Я честен с читателем и потому открыто исповедуюсь в юношеском чувстве, из которого родилась эта книга. Тогда я почти ничего не знал о Махно. Интерес к нему был, пожалуй, не более чем символическим протестом против мертвечины тех лет, которые верно, в общем-то, поименованы периодом застоя. Но, как всякий интерес, он по крупицам притягивал к себе факты. Постепенно их стало много, возникло желание их систематизировать. Мне захотелось рассказать самому себе, кем же, собственно, был Махно. На систематизацию и восполнение пробелов в знаниях ушло лет пять. На раздобывание редких сведений и шлифовку не вполне чистых от налипшей грязи истории фактов – еще пять. Так появилась эта книга.

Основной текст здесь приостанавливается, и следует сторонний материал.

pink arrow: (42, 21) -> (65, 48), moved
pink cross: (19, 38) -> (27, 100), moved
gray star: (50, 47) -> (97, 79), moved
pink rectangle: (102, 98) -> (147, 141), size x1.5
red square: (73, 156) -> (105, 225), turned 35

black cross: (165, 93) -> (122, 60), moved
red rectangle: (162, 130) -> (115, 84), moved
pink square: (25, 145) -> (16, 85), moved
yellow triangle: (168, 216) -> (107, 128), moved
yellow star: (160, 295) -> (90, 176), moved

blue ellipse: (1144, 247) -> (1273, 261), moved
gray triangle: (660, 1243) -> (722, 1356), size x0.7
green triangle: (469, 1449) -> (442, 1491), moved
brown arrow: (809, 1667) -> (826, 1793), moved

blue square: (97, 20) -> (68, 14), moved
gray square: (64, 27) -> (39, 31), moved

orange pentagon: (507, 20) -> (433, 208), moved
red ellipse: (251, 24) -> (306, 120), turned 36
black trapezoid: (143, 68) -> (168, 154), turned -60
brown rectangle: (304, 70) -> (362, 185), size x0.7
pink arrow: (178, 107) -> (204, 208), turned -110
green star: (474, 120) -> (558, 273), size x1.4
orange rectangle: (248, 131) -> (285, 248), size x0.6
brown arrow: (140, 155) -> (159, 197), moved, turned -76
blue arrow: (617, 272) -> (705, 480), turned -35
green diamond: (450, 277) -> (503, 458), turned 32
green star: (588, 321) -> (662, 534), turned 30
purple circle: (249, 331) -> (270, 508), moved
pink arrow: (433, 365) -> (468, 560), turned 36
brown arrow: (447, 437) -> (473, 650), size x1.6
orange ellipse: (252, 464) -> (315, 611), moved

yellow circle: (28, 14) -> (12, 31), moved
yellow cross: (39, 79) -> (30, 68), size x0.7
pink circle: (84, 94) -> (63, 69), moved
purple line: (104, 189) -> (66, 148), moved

За эти годы случилось слишком многое, чтобы образ человека, стоящего в центре повествования, не претерпел изменений. Время утратило неподвижность и понеслось вперед, порой даже слишком ходко. Мы стали свидетелями маленьких революций и немалых подлостей, зрителями и современниками крушения грандиозной коммунистической Системы и создания на ее месте новой Системы.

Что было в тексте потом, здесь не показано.